Exercise requirements =
Can you transcribe every entry word for word, skipping the images?

Material for this task =
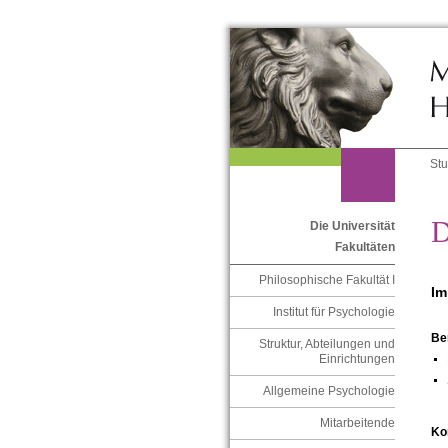
St
D
Die Universität
Fakultäten
Philosophische Fakultät I
Im
Institut für Psychologie
Be
Struktur, Abteilungen und
Einrichtungen
Allgemeine Psychologie
Mitarbeitende
Ko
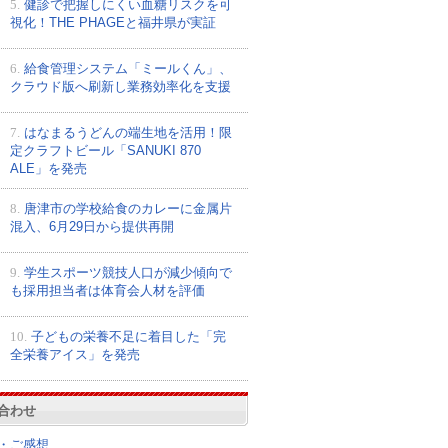
5.
健診で把握しにくい血糖リスクを可
視化！THE PHAGEと福井県が実証
6.
給食管理システム「ミールくん」、
クラウド版へ刷新し業務効率化を支援
7.
はなまるうどんの端生地を活用！限
定クラフトビール「SANUKI 870
ALE」を発売
8.
唐津市の学校給食のカレーに金属片
混入、6月29日から提供再開
9.
学生スポーツ競技人口が減少傾向で
も採用担当者は体育会人材を評価
10.
子どもの栄養不足に着目した「完
全栄養アイス」を発売
合わせ
・ご感想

Answer space =
St
D
Die Universität
Fakultäten
Philosophische Fakultät I
Im
Institut für Psychologie
Be
Struktur, Abteilungen und
Einrichtungen
Allgemeine Psychologie
Mitarbeitende
Ko
5.
健診で把握しにくい血糖リスクを可
視化！THE PHAGEと福井県が実証
6.
給食管理システム「ミールくん」、
クラウド版へ刷新し業務効率化を支援
7.
はなまるうどんの端生地を活用！限
定クラフトビール「SANUKI 870
ALE」を発売
8.
唐津市の学校給食のカレーに金属片
混入、6月29日から提供再開
9.
学生スポーツ競技人口が減少傾向で
も採用担当者は体育会人材を評価
10.
子どもの栄養不足に着目した「完
全栄養アイス」を発売
合わせ
・ご感想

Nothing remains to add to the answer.